■ Exercise details
Write out every entry exactly as it stands.

Stored data entries
== Segment start ==
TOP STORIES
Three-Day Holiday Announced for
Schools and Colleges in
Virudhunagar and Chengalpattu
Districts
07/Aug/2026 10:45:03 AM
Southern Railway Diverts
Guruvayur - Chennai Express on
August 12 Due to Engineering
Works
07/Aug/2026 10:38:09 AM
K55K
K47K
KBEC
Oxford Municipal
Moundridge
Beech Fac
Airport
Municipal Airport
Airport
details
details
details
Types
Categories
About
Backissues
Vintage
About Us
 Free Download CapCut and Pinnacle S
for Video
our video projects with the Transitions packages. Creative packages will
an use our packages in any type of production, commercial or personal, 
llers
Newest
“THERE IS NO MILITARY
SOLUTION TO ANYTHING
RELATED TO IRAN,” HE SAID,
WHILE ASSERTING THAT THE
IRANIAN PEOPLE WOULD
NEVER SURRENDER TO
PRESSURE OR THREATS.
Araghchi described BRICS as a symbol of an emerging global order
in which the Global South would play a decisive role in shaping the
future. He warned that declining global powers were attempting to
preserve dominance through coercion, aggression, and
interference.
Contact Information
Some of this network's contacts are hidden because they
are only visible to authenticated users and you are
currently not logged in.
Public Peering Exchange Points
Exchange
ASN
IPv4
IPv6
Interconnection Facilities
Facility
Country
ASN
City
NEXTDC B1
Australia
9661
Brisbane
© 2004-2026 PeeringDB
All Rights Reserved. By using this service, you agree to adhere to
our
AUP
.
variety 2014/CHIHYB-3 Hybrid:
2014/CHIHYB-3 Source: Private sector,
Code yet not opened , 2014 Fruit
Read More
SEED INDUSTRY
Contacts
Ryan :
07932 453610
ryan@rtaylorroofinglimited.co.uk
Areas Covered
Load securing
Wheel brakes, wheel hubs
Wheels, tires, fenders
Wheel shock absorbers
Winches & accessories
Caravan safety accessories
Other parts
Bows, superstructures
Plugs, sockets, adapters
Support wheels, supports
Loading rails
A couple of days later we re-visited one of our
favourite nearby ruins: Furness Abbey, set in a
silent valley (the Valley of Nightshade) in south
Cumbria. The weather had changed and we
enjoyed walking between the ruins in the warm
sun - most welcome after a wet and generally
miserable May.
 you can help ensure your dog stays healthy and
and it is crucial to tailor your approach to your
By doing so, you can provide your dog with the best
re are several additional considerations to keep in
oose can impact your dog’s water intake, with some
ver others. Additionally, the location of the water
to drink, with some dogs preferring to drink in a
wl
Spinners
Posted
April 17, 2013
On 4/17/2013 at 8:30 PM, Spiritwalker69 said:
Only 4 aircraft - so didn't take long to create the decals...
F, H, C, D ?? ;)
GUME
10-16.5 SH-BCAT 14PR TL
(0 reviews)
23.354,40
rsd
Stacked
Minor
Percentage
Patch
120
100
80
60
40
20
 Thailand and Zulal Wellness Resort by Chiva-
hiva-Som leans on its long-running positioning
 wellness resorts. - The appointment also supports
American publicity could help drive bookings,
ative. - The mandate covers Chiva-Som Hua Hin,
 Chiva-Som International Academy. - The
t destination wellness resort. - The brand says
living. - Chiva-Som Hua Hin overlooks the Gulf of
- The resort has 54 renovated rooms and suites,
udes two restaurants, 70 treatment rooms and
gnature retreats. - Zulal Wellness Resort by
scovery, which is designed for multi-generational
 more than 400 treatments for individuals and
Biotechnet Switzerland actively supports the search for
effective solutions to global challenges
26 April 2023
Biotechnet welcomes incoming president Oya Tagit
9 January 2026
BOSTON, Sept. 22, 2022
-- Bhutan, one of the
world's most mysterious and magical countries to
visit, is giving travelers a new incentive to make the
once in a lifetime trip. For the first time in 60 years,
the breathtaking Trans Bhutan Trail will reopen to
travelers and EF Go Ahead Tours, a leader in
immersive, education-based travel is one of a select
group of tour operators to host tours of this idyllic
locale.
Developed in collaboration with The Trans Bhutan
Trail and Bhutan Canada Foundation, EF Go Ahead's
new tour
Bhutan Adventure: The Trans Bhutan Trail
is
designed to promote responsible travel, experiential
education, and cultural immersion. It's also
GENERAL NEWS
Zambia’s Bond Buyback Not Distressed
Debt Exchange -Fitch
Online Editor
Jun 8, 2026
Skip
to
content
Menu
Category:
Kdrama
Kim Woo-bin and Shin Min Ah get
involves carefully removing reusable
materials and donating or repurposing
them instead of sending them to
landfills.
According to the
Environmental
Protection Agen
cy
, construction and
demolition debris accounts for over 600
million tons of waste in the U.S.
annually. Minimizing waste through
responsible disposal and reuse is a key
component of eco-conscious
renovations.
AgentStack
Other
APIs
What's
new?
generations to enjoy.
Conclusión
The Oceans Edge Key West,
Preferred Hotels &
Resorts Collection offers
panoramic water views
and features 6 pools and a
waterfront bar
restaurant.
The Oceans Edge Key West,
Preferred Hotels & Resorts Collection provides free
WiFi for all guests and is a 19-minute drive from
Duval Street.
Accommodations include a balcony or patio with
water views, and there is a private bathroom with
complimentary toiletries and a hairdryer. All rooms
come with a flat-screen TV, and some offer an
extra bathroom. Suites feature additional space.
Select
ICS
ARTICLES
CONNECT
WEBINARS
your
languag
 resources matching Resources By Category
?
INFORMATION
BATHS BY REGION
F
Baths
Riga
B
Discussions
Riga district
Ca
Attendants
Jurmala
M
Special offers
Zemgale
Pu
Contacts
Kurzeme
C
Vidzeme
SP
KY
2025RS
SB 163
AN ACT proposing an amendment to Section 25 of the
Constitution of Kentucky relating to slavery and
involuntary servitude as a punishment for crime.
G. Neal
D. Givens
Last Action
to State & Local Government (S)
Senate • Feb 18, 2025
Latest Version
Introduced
== Segment end ==
■ Answer space
TOP STORIES
Three-Day Holiday Announced for
Schools and Colleges in
Virudhunagar and Chengalpattu
Districts
07/Aug/2026 10:45:03 AM
Southern Railway Diverts
Guruvayur - Chennai Express on
August 12 Due to Engineering
Works
07/Aug/2026 10:38:09 AM
K55K
K47K
KBEC
Oxford Municipal
Moundridge
Beech Fac
Airport
Municipal Airport
Airport
details
details
details
Types
Categories
About
Backissues
Vintage
About Us
 Free Download CapCut and Pinnacle S
for Video
our video projects with the Transitions packages. Creative packages will
an use our packages in any type of production, commercial or personal, 
llers
Newest
“THERE IS NO MILITARY
SOLUTION TO ANYTHING
RELATED TO IRAN,” HE SAID,
WHILE ASSERTING THAT THE
IRANIAN PEOPLE WOULD
NEVER SURRENDER TO
PRESSURE OR THREATS.
Araghchi described BRICS as a symbol of an emerging global order
in which the Global South would play a decisive role in shaping the
future. He warned that declining global powers were attempting to
preserve dominance through coercion, aggression, and
interference.
Contact Information
Some of this network's contacts are hidden because they
are only visible to authenticated users and you are
currently not logged in.
Public Peering Exchange Points
Exchange
ASN
IPv4
IPv6
Interconnection Facilities
Facility
Country
ASN
City
NEXTDC B1
Australia
9661
Brisbane
© 2004-2026 PeeringDB
All Rights Reserved. By using this service, you agree to adhere to
our
AUP
.
variety 2014/CHIHYB-3 Hybrid:
2014/CHIHYB-3 Source: Private sector,
Code yet not opened , 2014 Fruit
Read More
SEED INDUSTRY
Contacts
Ryan :
07932 453610
ryan@rtaylorroofinglimited.co.uk
Areas Covered
Load securing
Wheel brakes, wheel hubs
Wheels, tires, fenders
Wheel shock absorbers
Winches & accessories
Caravan safety accessories
Other parts
Bows, superstructures
Plugs, sockets, adapters
Support wheels, supports
Loading rails
A couple of days later we re-visited one of our
favourite nearby ruins: Furness Abbey, set in a
silent valley (the Valley of Nightshade) in south
Cumbria. The weather had changed and we
enjoyed walking between the ruins in the warm
sun - most welcome after a wet and generally
miserable May.
 you can help ensure your dog stays healthy and
and it is crucial to tailor your approach to your
By doing so, you can provide your dog with the best
re are several additional considerations to keep in
oose can impact your dog’s water intake, with some
ver others. Additionally, the location of the water
to drink, with some dogs preferring to drink in a
wl
Spinners
Posted
April 17, 2013
On 4/17/2013 at 8:30 PM, Spiritwalker69 said:
Only 4 aircraft - so didn't take long to create the decals...
F, H, C, D ?? ;)
GUME
10-16.5 SH-BCAT 14PR TL
(0 reviews)
23.354,40
rsd
Stacked
Minor
Percentage
Patch
120
100
80
60
40
20
 Thailand and Zulal Wellness Resort by Chiva-
hiva-Som leans on its long-running positioning
 wellness resorts. - The appointment also supports
American publicity could help drive bookings,
ative. - The mandate covers Chiva-Som Hua Hin,
 Chiva-Som International Academy. - The
t destination wellness resort. - The brand says
living. - Chiva-Som Hua Hin overlooks the Gulf of
- The resort has 54 renovated rooms and suites,
udes two restaurants, 70 treatment rooms and
gnature retreats. - Zulal Wellness Resort by
scovery, which is designed for multi-generational
 more than 400 treatments for individuals and
Biotechnet Switzerland actively supports the search for
effective solutions to global challenges
26 April 2023
Biotechnet welcomes incoming president Oya Tagit
9 January 2026
BOSTON, Sept. 22, 2022
-- Bhutan, one of the
world's most mysterious and magical countries to
visit, is giving travelers a new incentive to make the
once in a lifetime trip. For the first time in 60 years,
the breathtaking Trans Bhutan Trail will reopen to
travelers and EF Go Ahead Tours, a leader in
immersive, education-based travel is one of a select
group of tour operators to host tours of this idyllic
locale.
Developed in collaboration with The Trans Bhutan
Trail and Bhutan Canada Foundation, EF Go Ahead's
new tour
Bhutan Adventure: The Trans Bhutan Trail
is
designed to promote responsible travel, experiential
education, and cultural immersion. It's also
GENERAL NEWS
Zambia’s Bond Buyback Not Distressed
Debt Exchange -Fitch
Online Editor
Jun 8, 2026
Skip
to
content
Menu
Category:
Kdrama
Kim Woo-bin and Shin Min Ah get
involves carefully removing reusable
materials and donating or repurposing
them instead of sending them to
landfills.
According to the
Environmental
Protection Agen
cy
, construction and
demolition debris accounts for over 600
million tons of waste in the U.S.
annually. Minimizing waste through
responsible disposal and reuse is a key
component of eco-conscious
renovations.
AgentStack
Other
APIs
What's
new?
generations to enjoy.
Conclusión
The Oceans Edge Key West,
Preferred Hotels &
Resorts Collection offers
panoramic water views
and features 6 pools and a
waterfront bar
restaurant.
The Oceans Edge Key West,
Preferred Hotels & Resorts Collection provides free
WiFi for all guests and is a 19-minute drive from
Duval Street.
Accommodations include a balcony or patio with
water views, and there is a private bathroom with
complimentary toiletries and a hairdryer. All rooms
come with a flat-screen TV, and some offer an
extra bathroom. Suites feature additional space.
Select
ICS
ARTICLES
CONNECT
WEBINARS
your
languag
 resources matching Resources By Category
?
INFORMATION
BATHS BY REGION
F
Baths
Riga
B
Discussions
Riga district
Ca
Attendants
Jurmala
M
Special offers
Zemgale
Pu
Contacts
Kurzeme
C
Vidzeme
SP
KY
2025RS
SB 163
AN ACT proposing an amendment to Section 25 of the
Constitution of Kentucky relating to slavery and
involuntary servitude as a punishment for crime.
G. Neal
D. Givens
Last Action
to State & Local Government (S)
Senate • Feb 18, 2025
Latest Version
Introduced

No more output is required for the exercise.